Montreals Stairways to Heaven

Fragt man einen Montrealer, wo er denn wohne, hört man nicht selten: „Eine Treppe über dem Blumengeschäft“. Oder „Three flights of stairs above the coffee shop“. Oder: „2. Stock, die gelbe Treppe hoch“. Eine der häufigsten Fragen, die ich als UBER-Fahrer von Touristen höre: Warum gibt es in Montreal eigentlich so viele Treppen?

Treppen gehören zu Montreal wie Winter, Smoked Meat und der Sprachenstreit. Dabei ist hier nicht von Treppenhäusern die Rede, sondern von Treppen, die an die Außenwände von Mehrfamlienäusern angebaut sind und direkt zum Wohnungseingang führen.

Von schlichten Holztreppen bis zur kunstvoll geschmiedeten Eisenstiege mit kupfernem Handlauf – bei den „Stairways to Heaven“ ließen sich die Bauherren früher nicht lumpen. Vor allem in den sozial schwächeren Vierteln im Osten und Norden der Stadt – Hochelaga-Maisonneuve, St-Michel, Rosemont – haben Außentreppen eine lange Tradition.

Über die Hintergründe der Montrealer Treppenkultur gibt es viele Gerüchte, wenig Beweise und vermutlich auch die eine oder andere wahre Geschichte.

So wird gemunkelt, dass im letzten Jahrhundert, als in der Provinz Quebec die katholische Kirche noch das Sagen hatte, Außentreppen lieber gesehen wurden als dunkle Treppenhäuser. Man weiß ja nie, was sich dort im schummrigen Licht so alles abgespielt haben könnte.

Eine andere Version deutet auf schottische und irische Einwanderer hin, die angeblich ihre eigene Außentreppen-Kultur pflegten. Auch der Südländer, von denen es in Montreal Hunderttausende gibt, sitzt ja im Sommer gerne mal mit seinem Vino tinto auf dem Treppchen.

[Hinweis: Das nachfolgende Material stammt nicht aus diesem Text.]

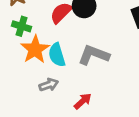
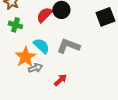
orange star: (35, 49) -> (25, 57), moved
cyan semicircle: (57, 55) -> (41, 46), turned 150

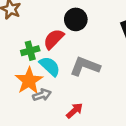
red semicircle: (44, 15) -> (54, 39), moved
green cross: (15, 25) -> (30, 51), moved, turned -32

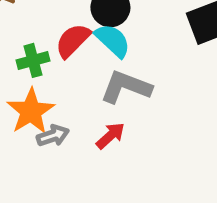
cyan semicircle: (50, 66) -> (113, 41), moved
red arrow: (74, 111) -> (110, 136), moved

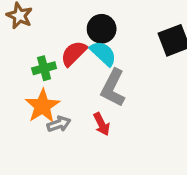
gray L-shape: (126, 87) -> (113, 88), turned -84
red arrow: (110, 136) -> (102, 124), turned 105

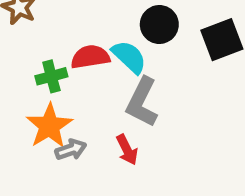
black circle: (102, 29) -> (159, 24), moved
red semicircle: (74, 53) -> (90, 57), turned 36

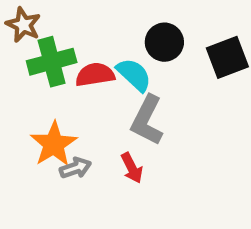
green cross: (51, 76) -> (52, 62), moved, size x1.5

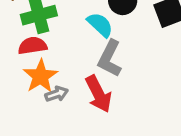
red semicircle: (95, 75) -> (32, 46), moved
red arrow: (132, 168) -> (98, 94), size x1.6

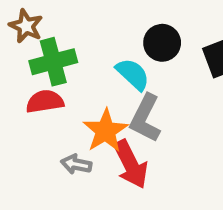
orange star: (41, 76) -> (106, 131), moved
gray arrow: (57, 94) -> (76, 164), turned -150

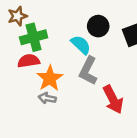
brown star: (26, 26) -> (17, 16), turned 30
orange star: (106, 131) -> (50, 78), moved
red arrow: (131, 164) -> (113, 99), moved

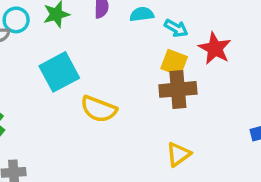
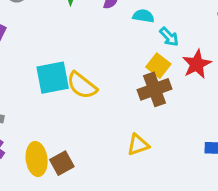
cyan square: (59, 72) -> (53, 78), moved
brown cross: (178, 89) -> (155, 89), turned -32

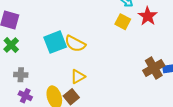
brown cross: (155, 89) -> (154, 68), moved
yellow triangle: (138, 145) -> (78, 77), moved

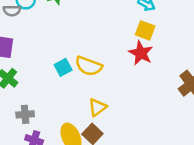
red star: (148, 16) -> (141, 53), moved
cyan square: (55, 42) -> (63, 67), size x0.6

Und dann ist da noch eine Erklärung, die für mich am meisten Sinn macht:

Dadurch, dass die Treppen außerhalb des Hauses angesiedelt waren, bekamen die ohnehin schon beengten, mehrstöckigen Mehrfamilienhäuser mehr Innen-Wohnraum. Dies wiederum führte dazu, dass man sich unnötige Heizkosten fürs Treppenhaus sparen konnte – in einer Stadt, in der fünf bis sechs Monate im Jahr Winter herrscht, ein schlüssiges Argument.

Ich liebe diese Außentreppen, andere wünschen sie vermutlich zum Teufel. Allen voran Postboten und Lieferanten, die erst 100 Treppenstufen oder mehr hinter sich bringen müssen, ehe sie das Amazon-Paket übergeben. Und natürlich sind diese Treppen für Menschen mit Behinderung ein Albtraum.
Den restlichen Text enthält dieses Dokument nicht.